Recipe: Look up a concept (the right way)
Agents reach for dictionary.define_word for everything — including “self-inductance,” “Lenz law,” “electromagnetic induction.” A dictionary is for English vocabulary, not technical concepts. This recipe is the decision tree.
Tools used: define_word, wikipedia_search, wikipedia_get_summary, get_concept (OpenAlex), search_works (OpenAlex).
Calls: 1–3.
Decision tree
| What you’re looking up | Use this | Why |
|---|---|---|
| English word, definition or part of speech | dictionary.define_word | What it’s for. Single English words only. |
| Named entity, place, person, event | wikipedia.wikipedia_get_summary | Wikipedia has the encyclopedic article. |
| Technical/scientific concept (“Lenz’s law”) | wikipedia.wikipedia_search then get_summary | Encyclopedia handles physics, math, biology, history. |
| Academic field of study (“deep learning”) | openalex.get_concept | Returns concept hierarchy, related fields, citation totals. |
| ”What papers exist on X?” | openalex.search_works | Scholarly literature search. |
The shapes of failure
dictionary.define_word("Lenz") → {found: false, hint: "..."}. Not a crash, but a wasted call. The dictionary doesn’t know about physics. Default to Wikipedia for anything that isn’t pure vocabulary.
wikipedia_get_summary("self-inductance") → returns a 2-paragraph summary of the concept, an extract URL, and key facts. This is the right call for almost any “what is X” question that isn’t strictly about word usage.
Worked examples
”What does ‘self-inductance’ mean?"
// Wrong:
dictionary.define_word({ word: "self-inductance" })

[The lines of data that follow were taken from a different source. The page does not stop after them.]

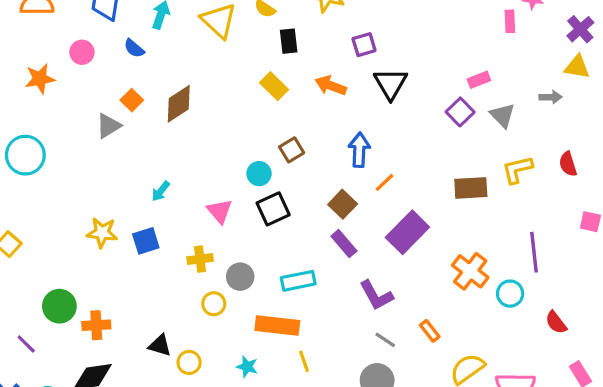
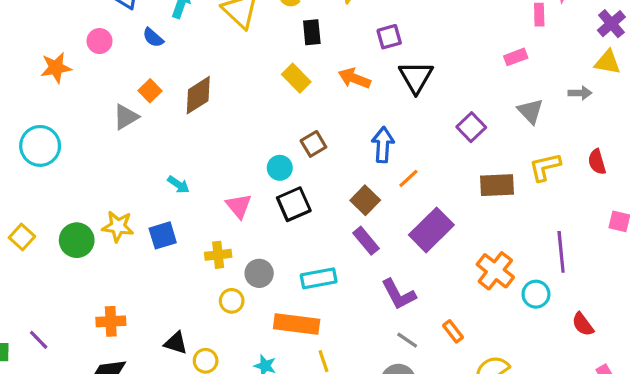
pink rectangle: (479, 80) -> (516, 57), moved
purple square: (460, 112) -> (471, 127), moved
cyan arrow: (161, 191) -> (179, 185), turned -95
green circle: (59, 306) -> (77, 240), moved

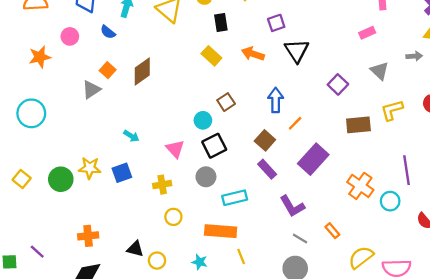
gray circle: (259, 273) -> (206, 177), moved

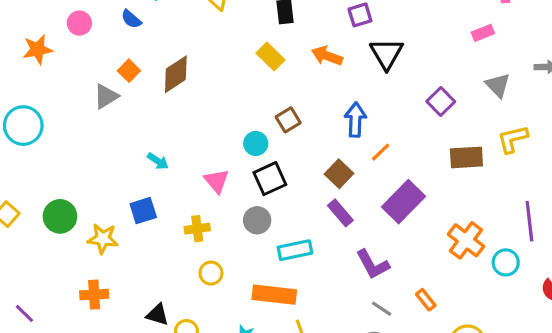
yellow star: (90, 168) -> (103, 239), moved

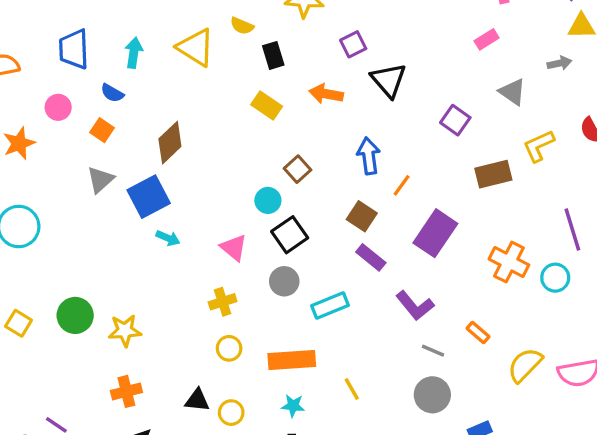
orange square: (129, 71) -> (102, 130), moved
blue square: (143, 211) -> (149, 197), moved, size x1.4
yellow circle: (211, 273) -> (229, 348), moved
orange rectangle: (274, 295) -> (292, 360), moved

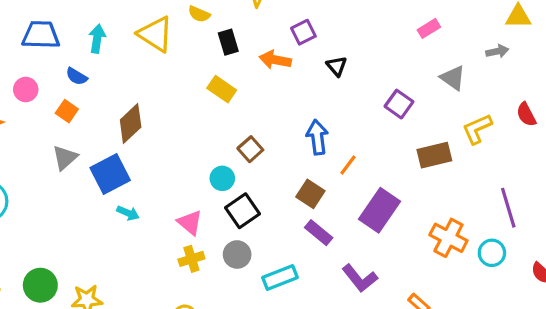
blue trapezoid: (74, 49) -> (41, 35), turned 93
black triangle: (389, 80) -> (337, 66), size x0.6
orange arrow: (326, 94) -> (275, 60), moved
yellow cross: (223, 302) -> (191, 259), moved

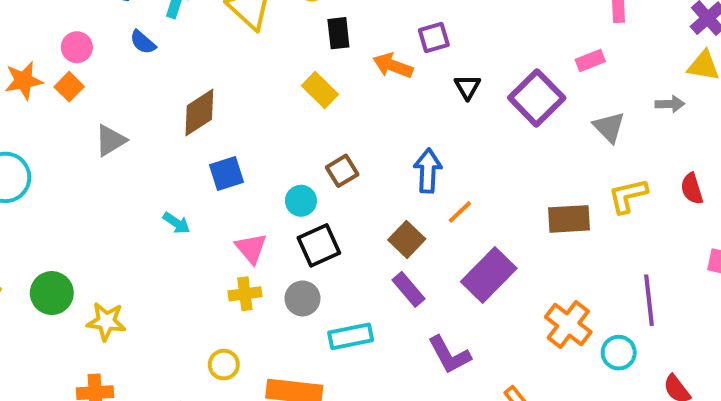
purple square: (399, 104) -> (537, 98), moved, size x1.5
orange square: (67, 111) -> (69, 87), moved
blue square: (110, 174) -> (227, 173), moved, size x0.7

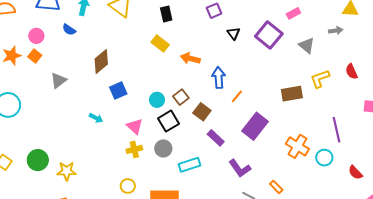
orange arrow: (393, 66) -> (190, 58), moved
brown square: (342, 171) -> (181, 97), moved
brown square: (407, 239) -> (202, 112), moved

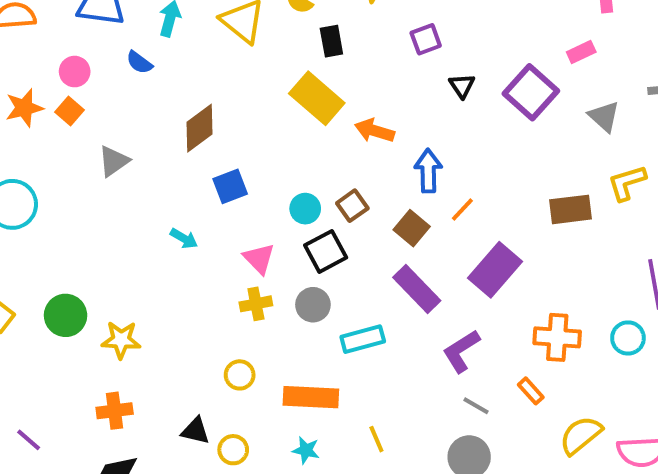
yellow rectangle: (160, 43) -> (317, 98), size x1.5
brown square: (202, 112) -> (412, 228), moved
purple rectangle: (216, 138) -> (417, 289), size x1.4
orange cross: (297, 146) -> (557, 337), moved, turned -30
purple L-shape: (240, 168) -> (461, 351), turned 90

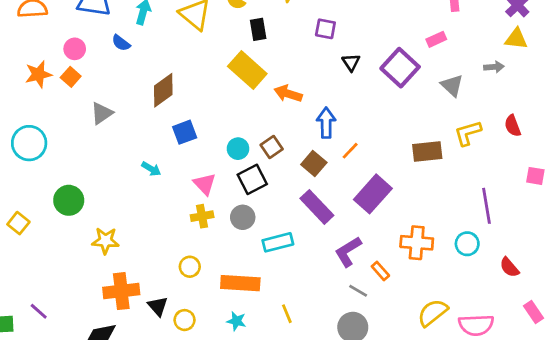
purple square: (426, 39) -> (325, 29), turned 30
green circle: (66, 315) -> (69, 200), moved
orange rectangle: (531, 391) -> (380, 271), moved
orange cross: (115, 411) -> (121, 291), moved, size x1.4
black triangle: (195, 431) -> (158, 306), turned 35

// → {found: false, hint: "Word not in dictionary..."}
// Right:
wikipedia.wikipedia_get_summary({ title: "Inductance" })
// → encyclopedic explanation with formulas, history, examples
"What’s the field of ‘reinforcement learning’?"
openalex.get_concept({ query: "reinforcement learning" })
// → {
// display_name: "Reinforcement learning",
// level: 2,
// description: "...",
// ancestors: [{name: "Machine learning", level: 1}, {name: "Computer science", level: 0}],
// related_concepts: [{name: "Deep reinforcement learning"}, {name: "Q-learning"}, ...],
// works_count: 89234,
// cited_by_count: 1234567
// }
"Define ‘sanguine’"
dictionary.define_word({ word: "sanguine" })
// → {found: true, phonetic: "/ˈsæŋ.ɡwɪn/", meanings: [{part_of_speech: "adjective", definitions: [...]}]}
"Who is Marie Curie?”
wikipedia.wikipedia_get_summary({ title: "Marie Curie" })
// → biographical summary, links to detailed article
Pattern: try-then-fallback
For agents that don’t know in advance whether a term is a vocabulary word or a concept:
const dict = await dictionary.define_word({ word: term })
if (dict.found) return dict
const wiki = await wikipedia.wikipedia_get_summary({ title: term })
if (wiki.found) return wiki
const concept = await openalex.get_concept({ query: term })
return concept
But honestly: most agent queries that hit dictionary and miss are technical concepts. Just default to Wikipedia first for anything that isn’t a clearly common English word.
Citation pattern
Self-inductance is the property of a circuit that opposes changes in current (Wikipedia). It’s quantitatively related to Lenz’s law and Faraday’s law of induction.
Caveats
- Wikipedia disambiguation pages. “Mercury” returns a disambiguation page. Either pass a more specific title (“Mercury (planet)”) or check the response shape for disambiguation hints.
- OpenAlex concept hierarchy is auto-classified. It’s good for broad fields, less reliable for niche subdisciplines or emerging areas.
- Dictionary is English-only. For other languages, use Wiktionary via Wikipedia’s API or note this limitation.